[Exercise objective]
Within the entries that follow, show each line where the word "Истанбул" occurs.
*** Block opens ***
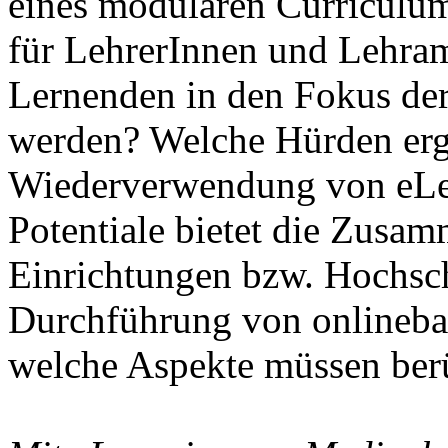
eines modularen Curriculu
für LehrerInnen und Lehra
Lernenden in den Fokus der
werden? Welche Hürden erge
Wiederverwendung von eLe
Potentiale bietet die Zusam
Einrichtungen bzw. Hochsch
Durchführung von onlineba
welche Aspekte müssen ber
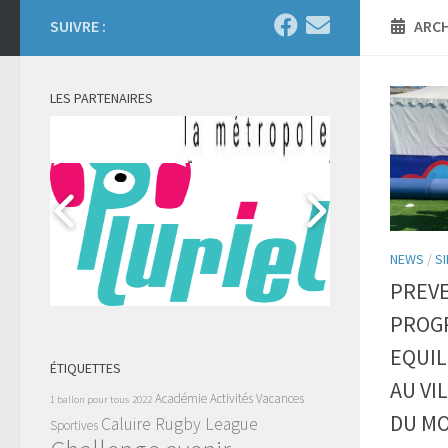
SUIVRE :
ARCH
LES PARTENAIRES
NEWS
/
SI
PREVE
PROGR
EQUIL
ÉTIQUETTES
AU VI
Académie
Activités Vacances
1 ballon pour tous
2022
DU MO
Caluire Rugby League
Sportives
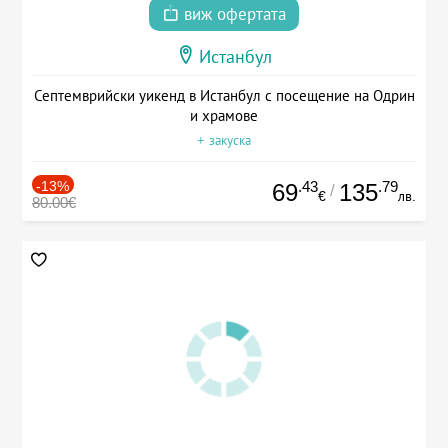
виж офертата
Истанбул
Септемврийски уикенд в Истанбул с посещение на Одрин
и храмове
+ закуска
-13%
.43
.79
69
135
/
€
лв.
80.00€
*** Block closes ***
[Answer section]
Истанбул
Септемврийски уикенд в Истанбул с посещение на Одрин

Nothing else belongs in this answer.